- [Data]:
* * *
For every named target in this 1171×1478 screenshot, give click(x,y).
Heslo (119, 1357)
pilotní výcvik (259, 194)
* * *
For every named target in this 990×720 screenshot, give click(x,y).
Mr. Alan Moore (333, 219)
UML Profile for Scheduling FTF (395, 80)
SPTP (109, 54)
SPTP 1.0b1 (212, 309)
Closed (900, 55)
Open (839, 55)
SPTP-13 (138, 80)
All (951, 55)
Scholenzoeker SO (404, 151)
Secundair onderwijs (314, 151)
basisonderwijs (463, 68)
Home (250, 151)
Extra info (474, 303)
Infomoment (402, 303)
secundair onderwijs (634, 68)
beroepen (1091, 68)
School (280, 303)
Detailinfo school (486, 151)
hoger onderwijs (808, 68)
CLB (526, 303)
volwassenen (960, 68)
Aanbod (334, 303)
* * *
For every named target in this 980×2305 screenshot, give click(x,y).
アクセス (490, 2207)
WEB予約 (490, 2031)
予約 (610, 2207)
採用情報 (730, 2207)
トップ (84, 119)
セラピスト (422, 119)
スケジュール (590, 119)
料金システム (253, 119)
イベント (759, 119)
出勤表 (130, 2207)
* * *
- [Required action]:
Here the output must be the lines above from the line with "All (951, 55)" to the line with "Aanbod (334, 303)", both included, duplicated word for word and nothing else.

- [Expected answer]:
All (951, 55)
Scholenzoeker SO (404, 151)
Secundair onderwijs (314, 151)
basisonderwijs (463, 68)
Home (250, 151)
Extra info (474, 303)
Infomoment (402, 303)
secundair onderwijs (634, 68)
beroepen (1091, 68)
School (280, 303)
Detailinfo school (486, 151)
hoger onderwijs (808, 68)
CLB (526, 303)
volwassenen (960, 68)
Aanbod (334, 303)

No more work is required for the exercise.